The Hillsborough EPC isn’t the only group threatening legal action against SWFWMD if an extension isn’t granted by next Thursday’s deadline for a challenge to pumping Morris Bridge Sink. John Ovink is an attorney with Friends of the River who brought the 1999 lawsuit to restore fresh water flow to the Lower Hillsborough River in the first place. He says the EPC’s opposition to pumping may be enough. But if not, Friends of the River could sue the water management district.
“If the SWFWMD is not ready to put off this decision, postpone their decision, and sit around the table then we have no choice. … Even though we are a citizen action group we are not a part of government. And sometimes one branch of the government has a lot more pull on another branch than a couple of hundred citizens.”
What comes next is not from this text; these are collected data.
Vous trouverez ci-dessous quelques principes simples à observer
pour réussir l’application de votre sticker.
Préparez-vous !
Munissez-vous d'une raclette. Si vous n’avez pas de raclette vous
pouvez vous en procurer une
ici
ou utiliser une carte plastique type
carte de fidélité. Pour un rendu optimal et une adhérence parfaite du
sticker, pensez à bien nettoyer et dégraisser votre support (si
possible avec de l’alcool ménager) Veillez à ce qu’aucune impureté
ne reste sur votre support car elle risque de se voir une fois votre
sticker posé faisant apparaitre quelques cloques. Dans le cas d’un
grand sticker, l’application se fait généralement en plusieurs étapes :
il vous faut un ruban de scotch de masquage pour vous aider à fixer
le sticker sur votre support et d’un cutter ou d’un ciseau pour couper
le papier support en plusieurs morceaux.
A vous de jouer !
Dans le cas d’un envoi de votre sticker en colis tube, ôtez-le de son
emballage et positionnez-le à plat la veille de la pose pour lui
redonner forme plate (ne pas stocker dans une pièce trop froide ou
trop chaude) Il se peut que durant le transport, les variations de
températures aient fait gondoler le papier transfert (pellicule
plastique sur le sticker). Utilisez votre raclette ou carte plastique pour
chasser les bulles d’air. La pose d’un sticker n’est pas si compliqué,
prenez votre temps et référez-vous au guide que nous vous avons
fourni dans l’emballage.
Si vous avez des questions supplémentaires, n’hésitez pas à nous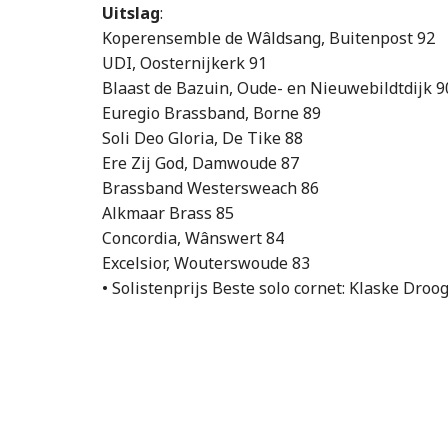
Uitslag
:
Koperensemble de Wâldsang, Buitenpost 92
UDI, Oosternijkerk 91
Blaast de Bazuin, Oude- en Nieuwebildtdijk 9
Euregio Brassband, Borne 89
Soli Deo Gloria, De Tike 88
Ere Zij God, Damwoude 87
Brassband Westersweach 86
Alkmaar Brass 85
Concordia, Wânswert 84
Excelsior, Wouterswoude 83
• Solistenprijs Beste solo cornet: Klaske Dro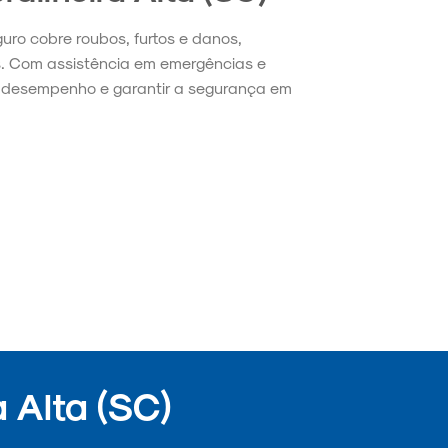
guro cobre roubos, furtos e danos,
s. Com assistência em emergências e
no desempenho e garantir a segurança em
 Alta (SC)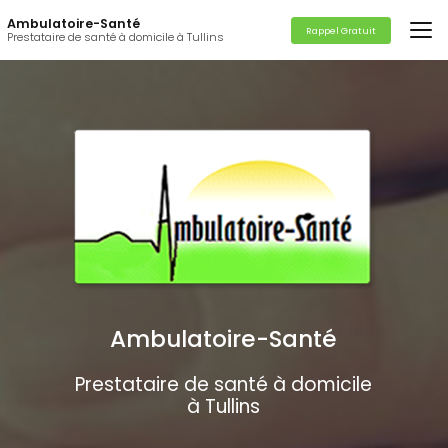
Aller
Ambulatoire-Santé
au
Rappel Gratuit
Prestataire de santé à domicile à Tullins
contenu
principal
Ambulatoire-Santé
Prestataire de santé à domicile
à Tullins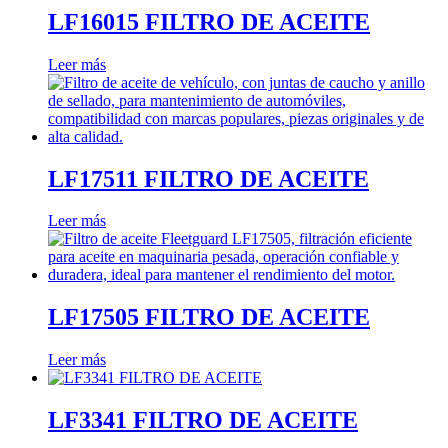
LF16015 FILTRO DE ACEITE
Leer más
LF17511 FILTRO DE ACEITE
Leer más
LF17505 FILTRO DE ACEITE
Leer más
LF3341 FILTRO DE ACEITE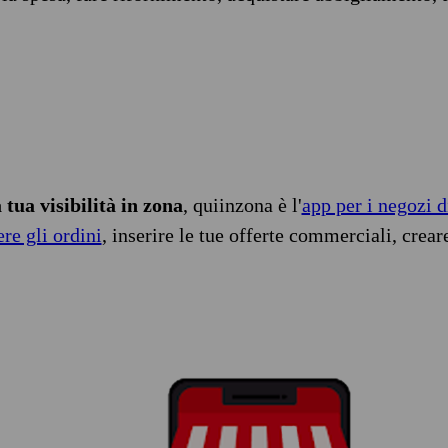
tua visibilità in zona
, quiinzona è l'
app per i negozi d
ere gli ordini
, inserire le tue offerte commerciali, crear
Ovink was one of five members of the public who encouraged commissioners to stop the plan to pump water from Morris Bridge Sink.
Commissioner Stacy White is concerned that the fragile wetlands could suffer and drinking water wells could be damaged if the sinkhole is pumped.
“My input would be that we act swiftly and be prepared to file this challenge if that’s what it’s going to take.”
Opponents of pumping water from Morris Bridge Sink say the other sources to augment water to the Lower Hillsborough River are enough under most conditions. Commissioner Kevin Beckner pointed out that there are other sources of drinking water than the river.
“I think there’s many other solutions that can be sought out.”
Commissioners voted 6-0 to oppose pumping water from Morris Bridge Sink. Ken Hagan was not at the meeting.